Task data —
►
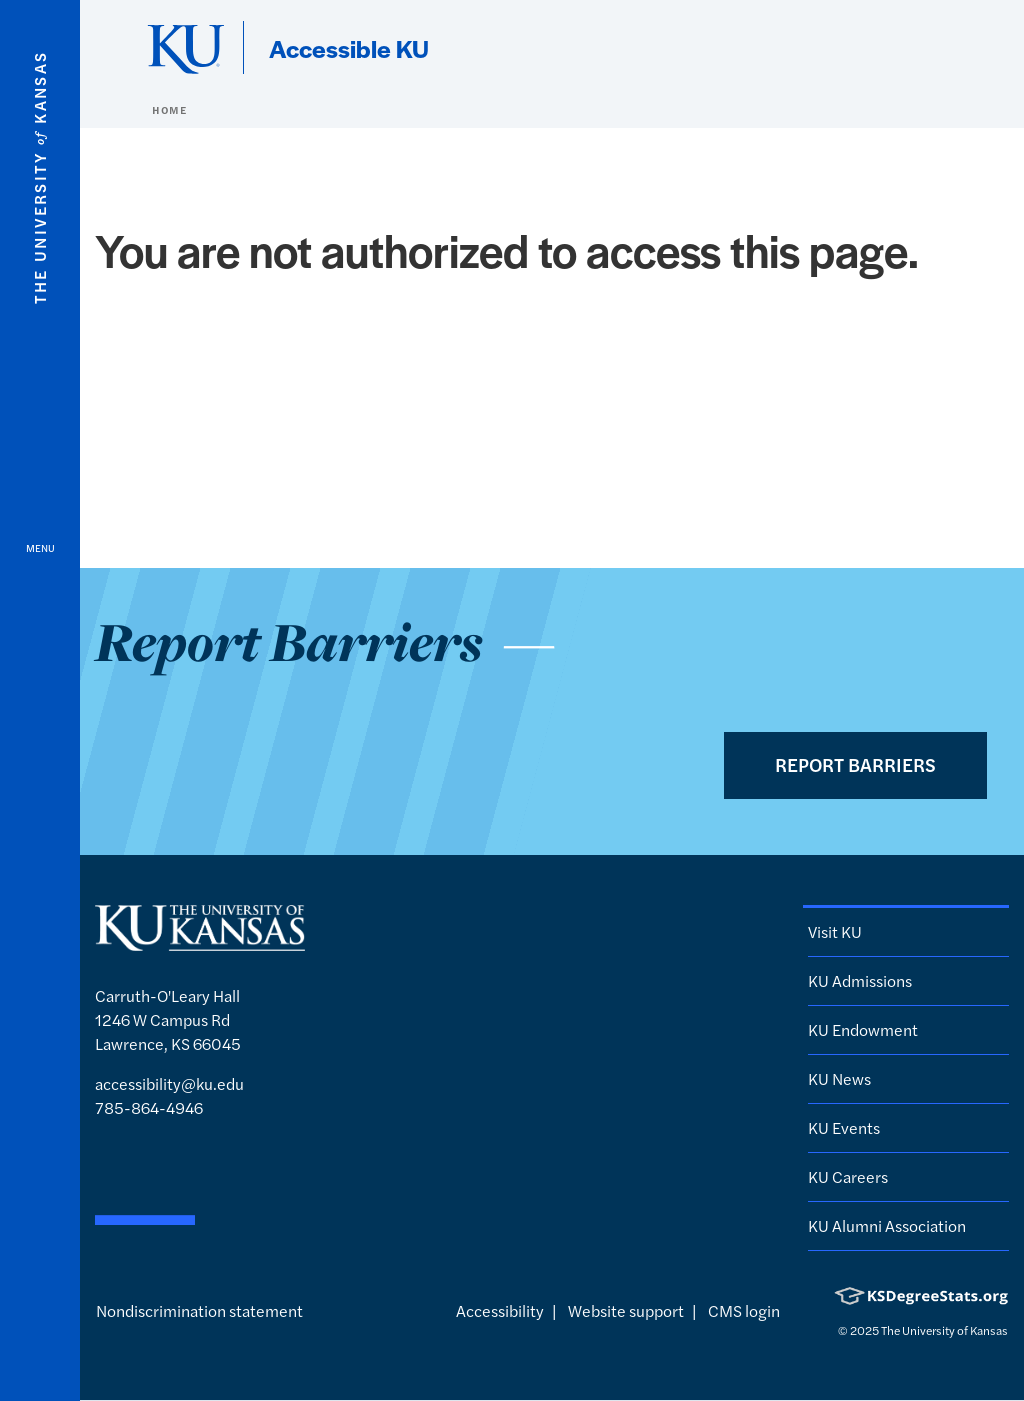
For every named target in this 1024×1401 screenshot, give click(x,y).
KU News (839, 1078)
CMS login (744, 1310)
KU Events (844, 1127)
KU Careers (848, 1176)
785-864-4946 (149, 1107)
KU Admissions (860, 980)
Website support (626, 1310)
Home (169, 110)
◄
►
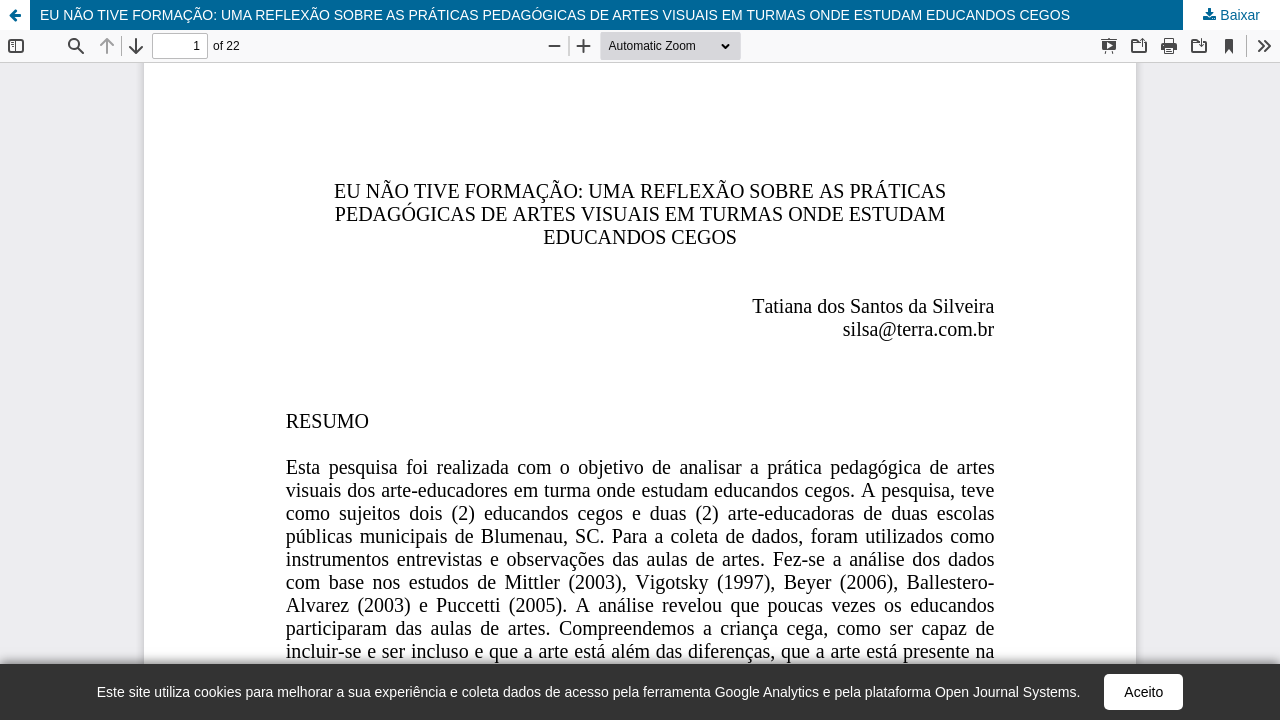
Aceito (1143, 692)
◄
What you have to do —
Word for word, restate the lines of the data above that fall between the line holding "For every named" and the line holding "Home (169, 110)", inclusive, and no other lines.

Response area —
For every named target in this 1024×1401 screenshot, give click(x,y).
KU News (839, 1078)
CMS login (744, 1310)
KU Events (844, 1127)
KU Careers (848, 1176)
785-864-4946 (149, 1107)
KU Admissions (860, 980)
Website support (626, 1310)
Home (169, 110)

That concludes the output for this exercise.